> **Exercise brief**: Out of the lines below, please list those that hold the string "listopada".

─── Information

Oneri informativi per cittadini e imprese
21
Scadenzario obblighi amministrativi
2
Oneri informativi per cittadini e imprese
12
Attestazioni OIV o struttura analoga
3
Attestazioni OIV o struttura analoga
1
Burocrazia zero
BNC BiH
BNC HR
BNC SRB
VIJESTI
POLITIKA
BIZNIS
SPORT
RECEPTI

──────
─── Information

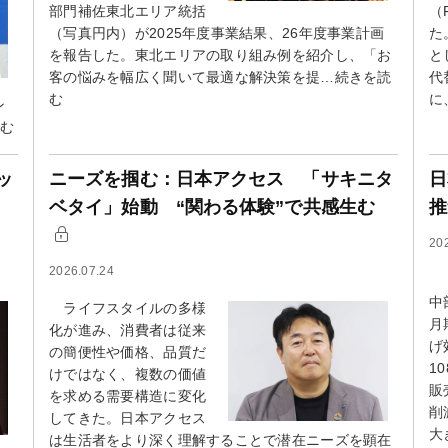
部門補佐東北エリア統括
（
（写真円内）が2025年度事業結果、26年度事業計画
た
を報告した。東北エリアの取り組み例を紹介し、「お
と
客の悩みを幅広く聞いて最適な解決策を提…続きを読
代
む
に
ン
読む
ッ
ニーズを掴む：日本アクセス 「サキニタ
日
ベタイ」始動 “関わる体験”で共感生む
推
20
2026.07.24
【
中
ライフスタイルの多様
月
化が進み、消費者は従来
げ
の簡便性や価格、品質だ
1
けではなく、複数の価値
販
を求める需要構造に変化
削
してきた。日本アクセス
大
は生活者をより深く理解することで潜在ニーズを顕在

──────
─── Information

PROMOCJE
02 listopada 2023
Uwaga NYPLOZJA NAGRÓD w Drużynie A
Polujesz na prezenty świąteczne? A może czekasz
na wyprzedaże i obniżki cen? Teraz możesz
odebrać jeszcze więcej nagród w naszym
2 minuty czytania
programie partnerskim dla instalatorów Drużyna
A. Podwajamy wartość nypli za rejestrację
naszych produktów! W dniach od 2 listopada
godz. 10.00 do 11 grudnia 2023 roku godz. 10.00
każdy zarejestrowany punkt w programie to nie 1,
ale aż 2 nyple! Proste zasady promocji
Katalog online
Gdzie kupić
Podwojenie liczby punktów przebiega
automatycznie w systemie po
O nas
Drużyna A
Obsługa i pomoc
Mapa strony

──────

> **Result below**:
02 listopada 2023
naszych produktów! W dniach od 2 listopada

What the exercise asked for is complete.